Problem to work on:
Check every line of the records below for the string "into", then report only how many lines have it.

Records for the exercise START

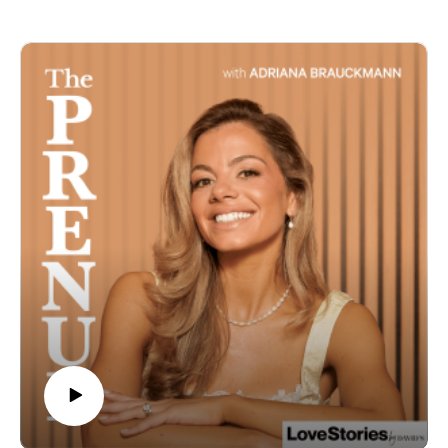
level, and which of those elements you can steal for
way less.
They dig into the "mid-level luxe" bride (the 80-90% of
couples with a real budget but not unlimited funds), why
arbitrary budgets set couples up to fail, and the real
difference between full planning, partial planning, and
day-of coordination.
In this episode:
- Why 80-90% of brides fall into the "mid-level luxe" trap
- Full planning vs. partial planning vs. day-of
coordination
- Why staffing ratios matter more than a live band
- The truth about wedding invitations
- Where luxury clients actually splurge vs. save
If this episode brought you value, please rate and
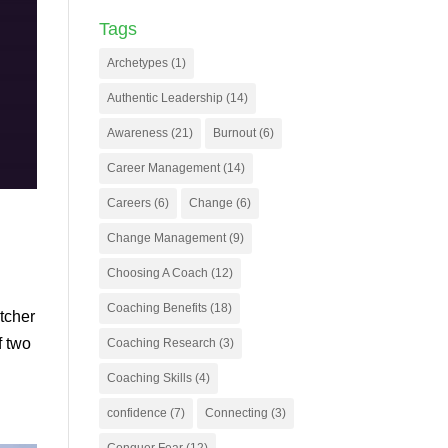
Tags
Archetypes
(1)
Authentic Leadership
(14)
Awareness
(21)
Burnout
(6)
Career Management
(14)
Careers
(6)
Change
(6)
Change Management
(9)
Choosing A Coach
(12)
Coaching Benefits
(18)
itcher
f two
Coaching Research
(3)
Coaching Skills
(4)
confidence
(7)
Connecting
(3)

Records for the exercise END

Solution below:
2